━━━ Data extracts

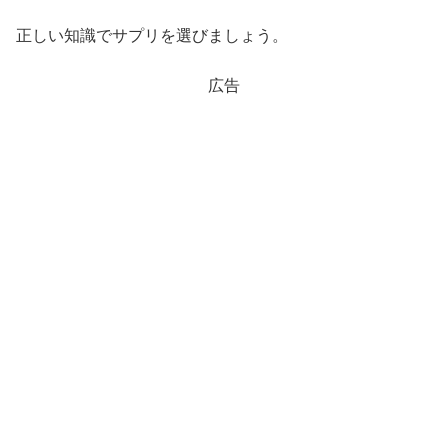
正しい知識でサプリを選びましょう。
広告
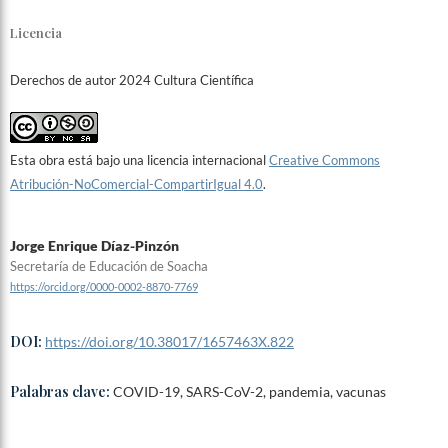
Licencia
Derechos de autor 2024 Cultura Científica
Esta obra está bajo una licencia internacional
Creative Commons
Atribución-NoComercial-CompartirIgual 4.0
.
Jorge Enrique Díaz-Pinzón
Secretaría de Educación de Soacha
https://orcid.org/0000-0002-8870-7769
DOI:
https://doi.org/10.38017/1657463X.822
Palabras clave:
COVID-19, SARS-CoV-2, pandemia, vacunas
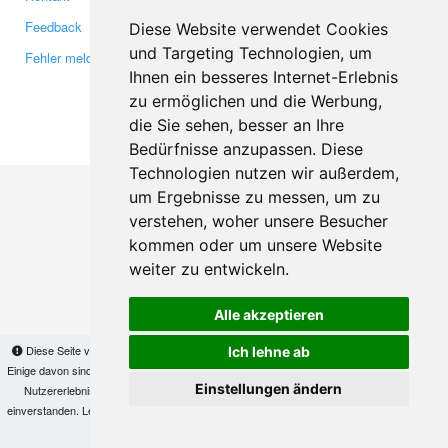
Feedback
Twitter
Diese Website verwendet Cookies
und Targeting Technologien, um
Fehler melden
YouTube
Ihnen ein besseres Internet-Erlebnis
Google+
zu ermöglichen und die Werbung,
die Sie sehen, besser an Ihre
Makis
© Copyright 2026
Bedürfnisse anzupassen. Diese
Technologien nutzen wir außerdem,
um Ergebnisse zu messen, um zu
verstehen, woher unsere Besucher
kommen oder um unsere Website
weiter zu entwickeln.
Alle akzeptieren
Diese Seite verwendet Cookies, um Informationen auf Ihrem Computer zu speichern.
Ich lehne ab
Einige davon sind notwendig, damit unsere Seite funktioniert, andere helfen uns dabei, das
Einstellungen ändern
Nutzererlebnis zu verbessern. Mit der Nutzung dieser Seite erklären Sie sich damit
einverstanden. Lesen Sie unsere
Datenschutzbestimmungen
, um mehr zur Deaktivierung
von Cookies zu erfahren.
OK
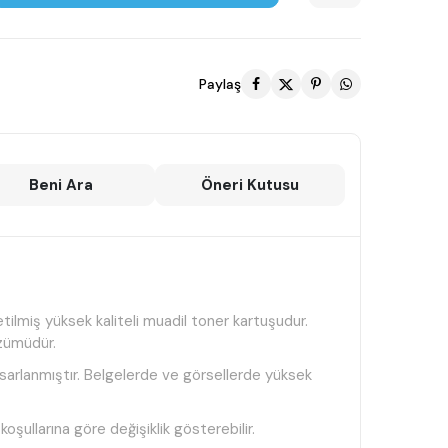
Paylaş
Beni Ara
Öneri Kutusu
lmiş yüksek kaliteli muadil toner kartuşudur.
özümüdür.
sarlanmıştır. Belgelerde ve görsellerde yüksek
oşullarına göre değişiklik gösterebilir.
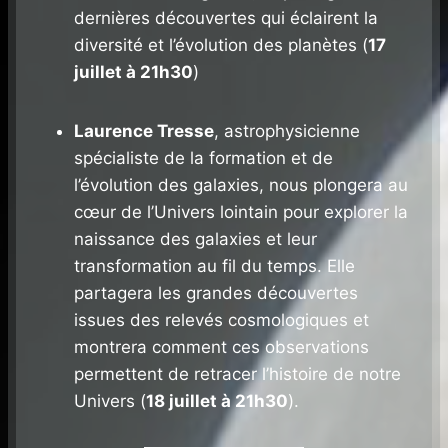
dernières découvertes qui éclairent la
diversité et l’évolution des planètes (
17
juillet à 21h30
)
Laurence Tresse
, astrophysicienne
spécialiste de la formation et de
l’évolution des galaxies, nous plongera au
cœur de l’Univers lointain pour explorer la
naissance des galaxies et leur
transformation au fil du temps. Elle
partagera les grandes découvertes
issues des relevés cosmologiques et
montrera comment ces observations
permettent de retracer l’histoire de notre
Univers (
18 juillet à 21h30
).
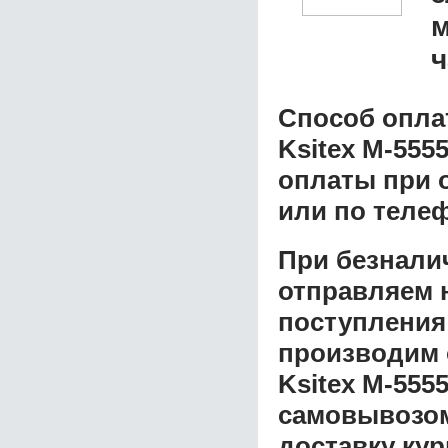
м
ч
Способ опла
Ksitex M-555
оплаты при о
или по теле
При безнали
отправляем н
поступления
производим 
Ksitex M-555
самовывозом 
доставку ку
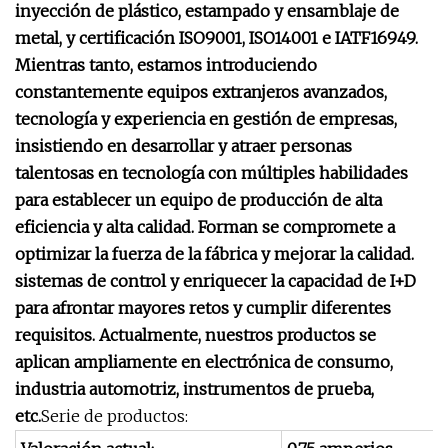
inyección de plástico, estampado y ensamblaje de
metal, y certificación ISO9001, ISO14001 e IATF16949.
Mientras tanto, estamos introduciendo
constantemente equipos extranjeros avanzados,
tecnología y experiencia en gestión de empresas,
insistiendo en desarrollar y atraer personas
talentosas en tecnología con múltiples habilidades
para establecer un equipo de producción de alta
eficiencia y alta calidad. Forman se compromete a
optimizar la fuerza de la fábrica y mejorar la calidad.
sistemas de control y enriquecer la capacidad de I+D
para afrontar mayores retos y cumplir diferentes
requisitos. Actualmente, nuestros productos se
aplican ampliamente en electrónica de consumo,
industria automotriz, instrumentos de prueba,
etc.
Serie de productos:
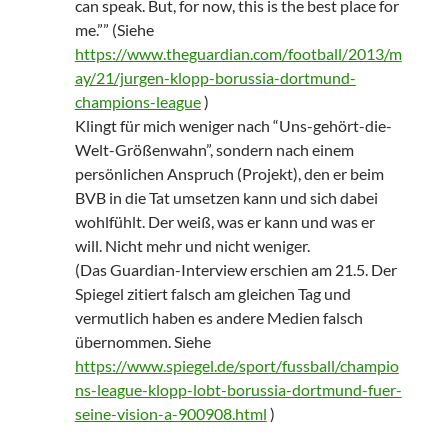
can speak. But, for now, this is the best place for
me.”” (Siehe
https://www.theguardian.com/football/2013/m
ay/21/jurgen-klopp-borussia-dortmund-
champions-league
)
Klingt für mich weniger nach “Uns-gehört-die-
Welt-Größenwahn”, sondern nach einem
persönlichen Anspruch (Projekt), den er beim
BVB in die Tat umsetzen kann und sich dabei
wohlfühlt. Der weiß, was er kann und was er
will. Nicht mehr und nicht weniger.
(Das Guardian-Interview erschien am 21.5. Der
Spiegel zitiert falsch am gleichen Tag und
vermutlich haben es andere Medien falsch
übernommen. Siehe
https://www.spiegel.de/sport/fussball/champio
ns-league-klopp-lobt-borussia-dortmund-fuer-
seine-vision-a-900908.html
)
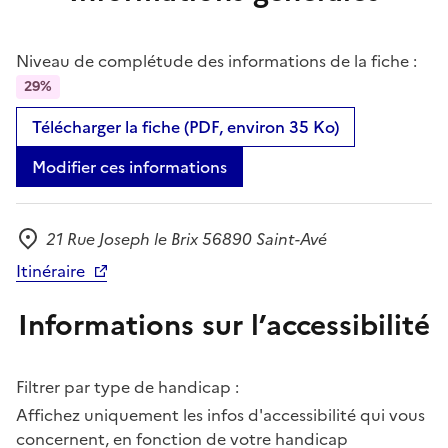
Niveau de complétude des informations de la fiche :
29%
Télécharger la fiche (PDF, environ 35 Ko)
Modifier ces informations
21 Rue Joseph le Brix 56890 Saint-Avé
Adresse
Itinéraire
Informations sur l’accessibilité
Filtrer par type de handicap :
Affichez uniquement les infos d'accessibilité qui vous
concernent, en fonction de votre handicap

━━━━━━

■ What needs to be done ■
The output is the stretch above from the line with "Способ опла" through the line with "tecnología y experiencia", copied word for word with both ends kept and every picture dropped.

■ Answer below ■
Способ опла
Ksitex M-555
оплаты при о
или по теле
При безнали
отправляем н
поступления
производим 
Ksitex M-555
самовывозом 
доставку ку
inyección de plástico, estampado y ensamblaje de
metal, y certificación ISO9001, ISO14001 e IATF16949.
Mientras tanto, estamos introduciendo
constantemente equipos extranjeros avanzados,
tecnología y experiencia en gestión de empresas,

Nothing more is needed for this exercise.